On the HeavyForwarder
transforms.conf
[header1]
DELIMS="\t"
FIELDS=Environment,ProductName,UtcDate, RequestId,Clientid,ClientIp
[header2]
DELIMS="\t"
FIELDS=Environment,ProductName,UtcDate,Instance,Region,RequestId,ClientIp,DeviceId
[header3]
DELIMS="\t"
FIELDS=Environment,ProductName,UtcDate ,DeviceId ClientIp
In props.conf
[eventhub:sourcewithmixedsources]
INDEXED_EXTRACTIONS = TSV
CHECK_FOR_HEADER=true
NO_BINARY_CHECK = 1
SHOULD_LINEMERGE = false
pulldown_type = 1
REPORT-headers = header1, header3,header3
1. If you're doing indexed extractions, your data is processed as parsed. Adding search-time extractions will only result in double fields (or misassigned fields in case of not-well-defined formats).
2. In general, unless you have a file input with header specifying fields within that file there's no way to assign fields dynamically to indexed-extraction fields.
3. You could try making search-time extraction definitions that match only specific message templates.
Like
REPORT-fields-for-app1 = ^(?<Environment>\S+)\s+(?<ProductName>\S+)\s+\(?<UtcDate>\S+)\s+(<RequestId>\S+)\s+(?<ClientId>\S+)\s+(?<ClientIp>\d+\.\d+\.\d+\.\d+)$
This should match only data for app1 because it has specific number of whitespace-separated files and has IP value anchored in a particular place within an event.

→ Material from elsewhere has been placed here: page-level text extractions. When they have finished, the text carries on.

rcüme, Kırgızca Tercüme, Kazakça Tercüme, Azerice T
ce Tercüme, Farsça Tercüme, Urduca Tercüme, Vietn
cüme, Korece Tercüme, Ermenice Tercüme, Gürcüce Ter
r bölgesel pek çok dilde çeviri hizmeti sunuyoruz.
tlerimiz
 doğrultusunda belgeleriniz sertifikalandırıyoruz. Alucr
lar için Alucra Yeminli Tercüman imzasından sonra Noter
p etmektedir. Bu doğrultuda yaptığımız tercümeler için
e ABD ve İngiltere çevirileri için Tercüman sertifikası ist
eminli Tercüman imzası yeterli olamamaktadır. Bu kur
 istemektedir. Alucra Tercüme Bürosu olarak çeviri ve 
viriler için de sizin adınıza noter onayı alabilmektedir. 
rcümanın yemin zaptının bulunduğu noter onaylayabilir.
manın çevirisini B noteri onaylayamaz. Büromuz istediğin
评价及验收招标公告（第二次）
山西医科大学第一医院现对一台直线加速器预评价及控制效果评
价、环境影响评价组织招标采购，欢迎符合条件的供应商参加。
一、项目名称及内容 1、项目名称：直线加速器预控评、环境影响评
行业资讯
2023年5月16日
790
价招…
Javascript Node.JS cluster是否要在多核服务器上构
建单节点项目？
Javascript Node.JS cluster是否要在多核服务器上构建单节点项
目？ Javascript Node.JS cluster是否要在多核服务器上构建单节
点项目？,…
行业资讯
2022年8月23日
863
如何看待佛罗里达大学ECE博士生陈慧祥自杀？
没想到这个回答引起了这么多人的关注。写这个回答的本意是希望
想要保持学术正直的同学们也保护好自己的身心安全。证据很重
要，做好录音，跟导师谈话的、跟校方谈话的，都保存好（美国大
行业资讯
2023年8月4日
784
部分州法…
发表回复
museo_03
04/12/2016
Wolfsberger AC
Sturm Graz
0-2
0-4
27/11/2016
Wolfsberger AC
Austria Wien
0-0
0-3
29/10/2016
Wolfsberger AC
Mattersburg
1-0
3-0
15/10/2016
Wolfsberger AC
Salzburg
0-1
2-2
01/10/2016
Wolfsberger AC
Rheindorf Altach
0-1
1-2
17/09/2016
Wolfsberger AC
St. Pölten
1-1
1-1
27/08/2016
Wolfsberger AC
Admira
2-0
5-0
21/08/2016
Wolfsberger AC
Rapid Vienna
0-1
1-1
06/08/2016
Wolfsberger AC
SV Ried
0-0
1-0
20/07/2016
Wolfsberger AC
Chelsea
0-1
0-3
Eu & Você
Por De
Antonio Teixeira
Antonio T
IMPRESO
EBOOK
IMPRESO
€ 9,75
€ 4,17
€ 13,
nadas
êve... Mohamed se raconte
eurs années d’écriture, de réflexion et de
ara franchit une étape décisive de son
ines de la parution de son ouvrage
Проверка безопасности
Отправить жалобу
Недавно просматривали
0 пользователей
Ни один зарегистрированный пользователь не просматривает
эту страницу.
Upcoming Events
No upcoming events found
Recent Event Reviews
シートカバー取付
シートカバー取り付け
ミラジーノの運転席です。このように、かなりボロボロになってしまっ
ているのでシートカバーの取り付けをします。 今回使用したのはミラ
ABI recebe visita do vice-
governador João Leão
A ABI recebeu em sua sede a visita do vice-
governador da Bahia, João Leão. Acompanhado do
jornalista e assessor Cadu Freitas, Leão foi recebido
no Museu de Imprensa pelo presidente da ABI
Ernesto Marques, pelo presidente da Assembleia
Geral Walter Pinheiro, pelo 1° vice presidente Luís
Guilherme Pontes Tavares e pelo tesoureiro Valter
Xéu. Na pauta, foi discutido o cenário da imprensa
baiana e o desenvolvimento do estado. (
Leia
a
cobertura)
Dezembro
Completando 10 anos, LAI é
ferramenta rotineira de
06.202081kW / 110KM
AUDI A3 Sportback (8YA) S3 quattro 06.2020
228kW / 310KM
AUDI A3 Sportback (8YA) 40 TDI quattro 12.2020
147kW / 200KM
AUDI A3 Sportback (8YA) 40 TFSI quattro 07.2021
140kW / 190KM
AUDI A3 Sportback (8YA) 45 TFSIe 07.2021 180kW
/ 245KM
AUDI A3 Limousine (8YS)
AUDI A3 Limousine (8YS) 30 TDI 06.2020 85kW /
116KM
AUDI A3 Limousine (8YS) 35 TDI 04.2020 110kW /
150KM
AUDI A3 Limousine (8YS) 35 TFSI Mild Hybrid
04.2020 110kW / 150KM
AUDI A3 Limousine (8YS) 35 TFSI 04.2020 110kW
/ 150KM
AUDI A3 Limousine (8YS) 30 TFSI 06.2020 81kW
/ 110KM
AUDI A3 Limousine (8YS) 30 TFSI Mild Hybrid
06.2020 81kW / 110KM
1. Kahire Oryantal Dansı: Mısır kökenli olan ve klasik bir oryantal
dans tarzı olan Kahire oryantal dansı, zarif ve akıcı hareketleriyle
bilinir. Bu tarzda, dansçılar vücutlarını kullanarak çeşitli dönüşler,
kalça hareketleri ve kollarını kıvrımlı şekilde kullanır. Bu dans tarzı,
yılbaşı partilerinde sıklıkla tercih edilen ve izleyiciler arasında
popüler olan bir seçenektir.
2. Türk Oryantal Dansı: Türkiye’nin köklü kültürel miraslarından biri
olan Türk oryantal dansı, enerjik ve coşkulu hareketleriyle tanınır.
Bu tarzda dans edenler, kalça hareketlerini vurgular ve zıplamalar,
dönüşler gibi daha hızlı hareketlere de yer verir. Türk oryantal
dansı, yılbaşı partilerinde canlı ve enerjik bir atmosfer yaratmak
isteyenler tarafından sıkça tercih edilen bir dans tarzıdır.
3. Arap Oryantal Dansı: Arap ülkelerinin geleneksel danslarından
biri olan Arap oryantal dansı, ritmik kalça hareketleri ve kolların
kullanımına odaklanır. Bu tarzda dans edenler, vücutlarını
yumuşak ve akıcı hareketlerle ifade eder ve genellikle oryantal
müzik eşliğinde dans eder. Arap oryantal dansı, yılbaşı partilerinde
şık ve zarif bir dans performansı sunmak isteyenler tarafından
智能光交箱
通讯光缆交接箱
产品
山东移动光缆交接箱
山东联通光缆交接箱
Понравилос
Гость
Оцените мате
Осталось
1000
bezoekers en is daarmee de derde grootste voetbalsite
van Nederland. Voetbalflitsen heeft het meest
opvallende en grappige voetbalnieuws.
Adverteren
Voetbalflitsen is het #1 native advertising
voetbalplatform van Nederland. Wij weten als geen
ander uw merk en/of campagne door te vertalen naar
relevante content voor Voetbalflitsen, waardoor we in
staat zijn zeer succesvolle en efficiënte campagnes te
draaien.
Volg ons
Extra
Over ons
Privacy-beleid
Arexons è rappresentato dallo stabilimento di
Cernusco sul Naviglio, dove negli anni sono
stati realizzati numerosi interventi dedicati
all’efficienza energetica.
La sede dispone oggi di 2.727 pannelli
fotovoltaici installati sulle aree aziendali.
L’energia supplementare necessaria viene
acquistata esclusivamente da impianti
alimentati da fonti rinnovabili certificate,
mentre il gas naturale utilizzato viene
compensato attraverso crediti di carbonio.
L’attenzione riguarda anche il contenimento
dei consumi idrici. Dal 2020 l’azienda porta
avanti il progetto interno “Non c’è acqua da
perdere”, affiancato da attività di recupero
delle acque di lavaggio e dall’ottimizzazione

You can have several other similar extraction definitions, each covering separate event template.
Thanks for confirming my suspicion. SED'ed a lot!
1. If you're doing indexed extractions, your data is processed as parsed. Adding search-time extractions will only result in double fields (or misassigned fields in case of not-well-defined formats).
2. In general, unless you have a file input with header specifying fields within that file there's no way to assign fields dynamically to indexed-extraction fields.
3. You could try making search-time extraction definitions that match only specific message templates.
Like
REPORT-fields-for-app1 = ^(?<Environment>\S+)\s+(?<ProductName>\S+)\s+\(?<UtcDate>\S+)\s+(<RequestId>\S+)\s+(?<ClientId>\S+)\s+(?<ClientIp>\d+\.\d+\.\d+\.\d+)$
This should match only data for app1 because it has specific number of whitespace-separated files and has IP value anchored in a particular place within an event. You can have several other similar extraction definitions, each covering separate event template.